# Task description
Would you please return the lines of the entries below starting at the line that has "พัฒนาจนสุกงอมท" and ending at the line that has "10 Alimentos para", both included, exactly as they are?

::: Data excerpts :::

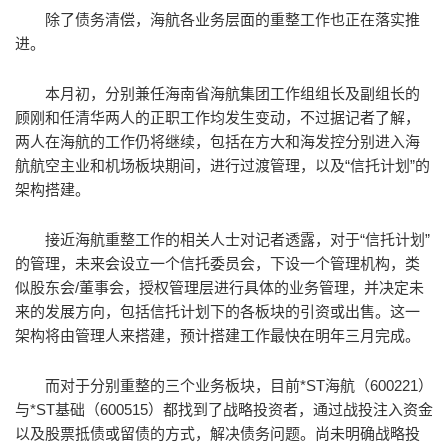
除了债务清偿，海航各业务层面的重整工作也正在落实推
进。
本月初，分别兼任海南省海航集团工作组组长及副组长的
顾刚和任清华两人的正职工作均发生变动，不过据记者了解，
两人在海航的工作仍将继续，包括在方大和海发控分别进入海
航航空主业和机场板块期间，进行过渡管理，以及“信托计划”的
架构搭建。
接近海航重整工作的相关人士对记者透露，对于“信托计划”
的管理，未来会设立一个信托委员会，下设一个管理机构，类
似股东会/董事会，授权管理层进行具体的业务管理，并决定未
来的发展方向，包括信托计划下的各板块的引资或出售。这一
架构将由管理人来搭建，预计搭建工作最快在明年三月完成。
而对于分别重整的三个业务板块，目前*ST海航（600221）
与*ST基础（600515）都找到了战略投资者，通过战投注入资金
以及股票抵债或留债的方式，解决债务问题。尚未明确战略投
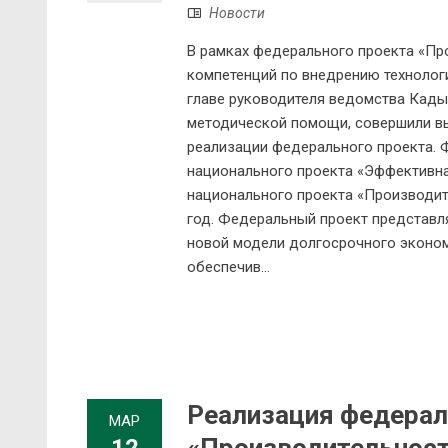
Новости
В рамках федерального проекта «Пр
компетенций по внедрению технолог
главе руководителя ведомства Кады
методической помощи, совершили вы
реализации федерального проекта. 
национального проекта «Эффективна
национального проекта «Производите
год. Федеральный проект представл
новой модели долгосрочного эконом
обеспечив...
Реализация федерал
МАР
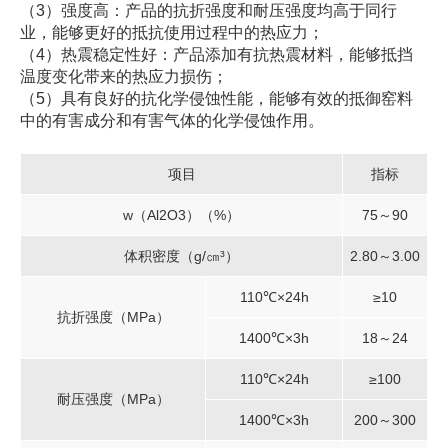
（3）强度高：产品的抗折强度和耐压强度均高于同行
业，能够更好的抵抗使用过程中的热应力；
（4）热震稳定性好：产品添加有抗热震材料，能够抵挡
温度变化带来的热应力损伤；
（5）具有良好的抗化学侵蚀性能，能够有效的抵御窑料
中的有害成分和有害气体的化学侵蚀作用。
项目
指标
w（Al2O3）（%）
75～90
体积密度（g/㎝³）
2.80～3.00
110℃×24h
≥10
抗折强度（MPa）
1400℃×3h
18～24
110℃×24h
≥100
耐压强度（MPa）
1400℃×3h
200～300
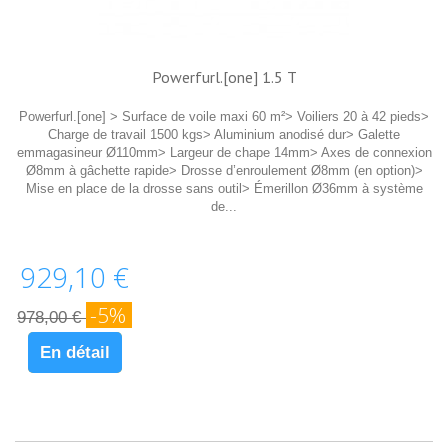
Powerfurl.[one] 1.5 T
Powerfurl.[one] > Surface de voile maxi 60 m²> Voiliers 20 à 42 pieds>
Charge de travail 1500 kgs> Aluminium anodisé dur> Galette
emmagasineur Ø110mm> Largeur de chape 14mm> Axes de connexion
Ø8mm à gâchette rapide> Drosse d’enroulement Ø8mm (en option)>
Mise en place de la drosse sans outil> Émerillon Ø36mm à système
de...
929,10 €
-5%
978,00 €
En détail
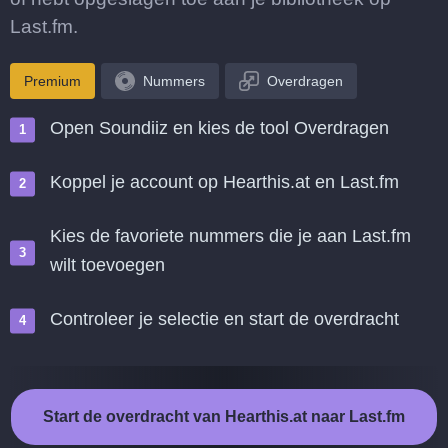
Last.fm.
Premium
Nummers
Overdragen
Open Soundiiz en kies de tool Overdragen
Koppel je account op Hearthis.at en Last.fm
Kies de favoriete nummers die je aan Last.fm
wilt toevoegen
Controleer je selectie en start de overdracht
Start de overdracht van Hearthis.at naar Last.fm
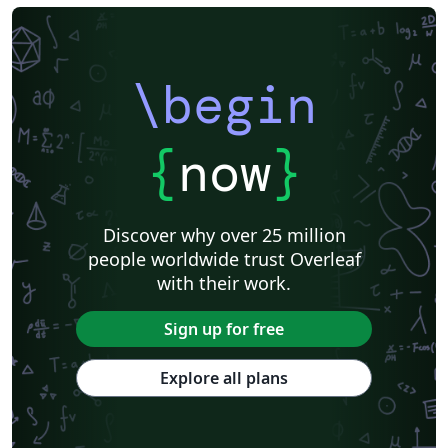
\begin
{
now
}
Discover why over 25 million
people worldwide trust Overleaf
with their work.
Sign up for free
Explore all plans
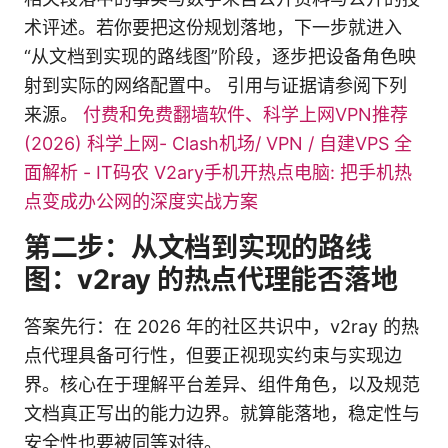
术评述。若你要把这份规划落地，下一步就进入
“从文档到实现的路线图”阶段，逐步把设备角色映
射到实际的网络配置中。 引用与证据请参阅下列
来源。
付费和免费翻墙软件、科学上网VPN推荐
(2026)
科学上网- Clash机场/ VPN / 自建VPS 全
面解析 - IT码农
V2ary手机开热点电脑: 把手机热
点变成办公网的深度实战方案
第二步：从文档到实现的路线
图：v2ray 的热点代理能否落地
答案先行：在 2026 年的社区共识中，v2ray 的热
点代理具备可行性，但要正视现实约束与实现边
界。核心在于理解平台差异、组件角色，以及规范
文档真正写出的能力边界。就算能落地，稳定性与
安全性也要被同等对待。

:::
::: Data excerpts :::

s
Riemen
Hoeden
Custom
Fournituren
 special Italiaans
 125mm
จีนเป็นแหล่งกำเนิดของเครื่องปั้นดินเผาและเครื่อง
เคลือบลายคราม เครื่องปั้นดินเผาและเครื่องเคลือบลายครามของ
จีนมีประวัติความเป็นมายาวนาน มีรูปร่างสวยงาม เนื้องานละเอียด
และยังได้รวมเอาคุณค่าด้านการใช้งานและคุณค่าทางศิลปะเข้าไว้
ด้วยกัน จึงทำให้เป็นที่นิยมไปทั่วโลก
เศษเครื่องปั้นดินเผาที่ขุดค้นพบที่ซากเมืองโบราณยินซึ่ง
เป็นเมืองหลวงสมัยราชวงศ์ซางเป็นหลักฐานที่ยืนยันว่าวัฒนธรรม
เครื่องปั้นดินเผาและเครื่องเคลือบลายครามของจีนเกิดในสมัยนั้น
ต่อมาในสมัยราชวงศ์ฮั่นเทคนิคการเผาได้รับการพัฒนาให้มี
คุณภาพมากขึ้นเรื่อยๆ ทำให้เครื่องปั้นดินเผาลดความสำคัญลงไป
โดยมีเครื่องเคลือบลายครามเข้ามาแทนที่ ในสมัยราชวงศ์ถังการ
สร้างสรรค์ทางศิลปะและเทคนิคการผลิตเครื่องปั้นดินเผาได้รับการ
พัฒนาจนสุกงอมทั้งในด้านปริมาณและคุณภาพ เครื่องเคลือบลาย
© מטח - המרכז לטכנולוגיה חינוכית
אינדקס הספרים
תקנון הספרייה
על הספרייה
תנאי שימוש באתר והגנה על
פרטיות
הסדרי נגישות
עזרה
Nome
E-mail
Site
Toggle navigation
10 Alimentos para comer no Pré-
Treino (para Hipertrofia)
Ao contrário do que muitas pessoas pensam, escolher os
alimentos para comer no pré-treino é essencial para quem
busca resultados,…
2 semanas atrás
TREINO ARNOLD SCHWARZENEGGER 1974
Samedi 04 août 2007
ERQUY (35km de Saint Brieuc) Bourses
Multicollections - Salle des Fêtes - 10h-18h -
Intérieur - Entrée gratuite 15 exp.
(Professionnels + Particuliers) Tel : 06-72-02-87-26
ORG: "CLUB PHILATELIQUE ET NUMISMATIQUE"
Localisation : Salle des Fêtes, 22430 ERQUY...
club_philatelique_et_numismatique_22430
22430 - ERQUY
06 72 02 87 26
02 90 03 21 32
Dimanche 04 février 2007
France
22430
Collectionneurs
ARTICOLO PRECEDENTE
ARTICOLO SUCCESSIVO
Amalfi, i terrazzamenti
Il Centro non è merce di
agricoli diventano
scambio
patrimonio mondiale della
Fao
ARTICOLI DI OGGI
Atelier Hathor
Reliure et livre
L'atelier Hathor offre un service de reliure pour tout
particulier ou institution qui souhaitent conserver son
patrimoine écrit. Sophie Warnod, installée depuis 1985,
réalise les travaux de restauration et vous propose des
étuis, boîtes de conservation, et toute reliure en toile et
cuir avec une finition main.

:::
::: Data excerpts :::

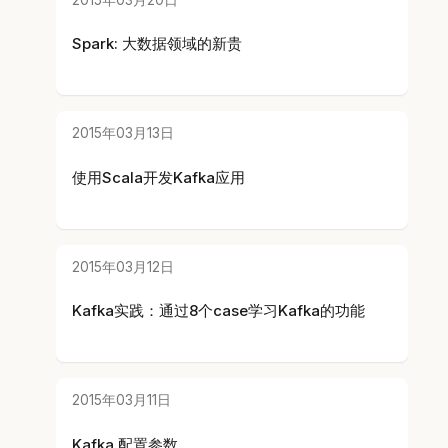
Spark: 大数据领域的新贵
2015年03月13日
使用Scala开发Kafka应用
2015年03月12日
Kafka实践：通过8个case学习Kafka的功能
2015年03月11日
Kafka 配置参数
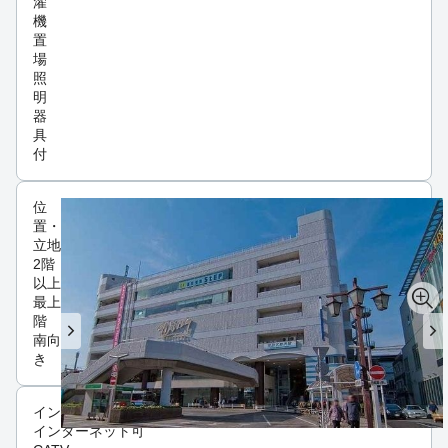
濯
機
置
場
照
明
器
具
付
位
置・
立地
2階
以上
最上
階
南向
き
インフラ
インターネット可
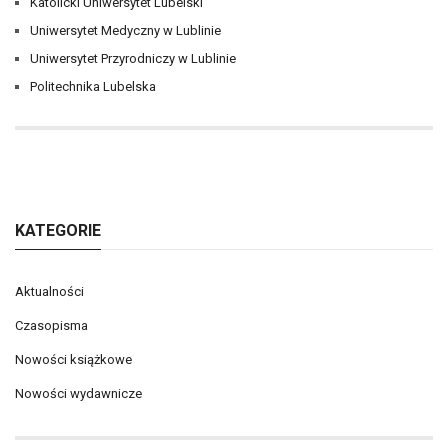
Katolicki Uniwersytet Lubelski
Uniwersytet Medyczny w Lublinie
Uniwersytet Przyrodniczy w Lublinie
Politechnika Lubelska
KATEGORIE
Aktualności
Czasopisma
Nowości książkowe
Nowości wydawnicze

:::

# Task output
พัฒนาจนสุกงอมทั้งในด้านปริมาณและคุณภาพ เครื่องเคลือบลาย
© מטח - המרכז לטכנולוגיה חינוכית
אינדקס הספרים
תקנון הספרייה
על הספרייה
תנאי שימוש באתר והגנה על
פרטיות
הסדרי נגישות
עזרה
Nome
E-mail
Site
Toggle navigation
10 Alimentos para comer no Pré-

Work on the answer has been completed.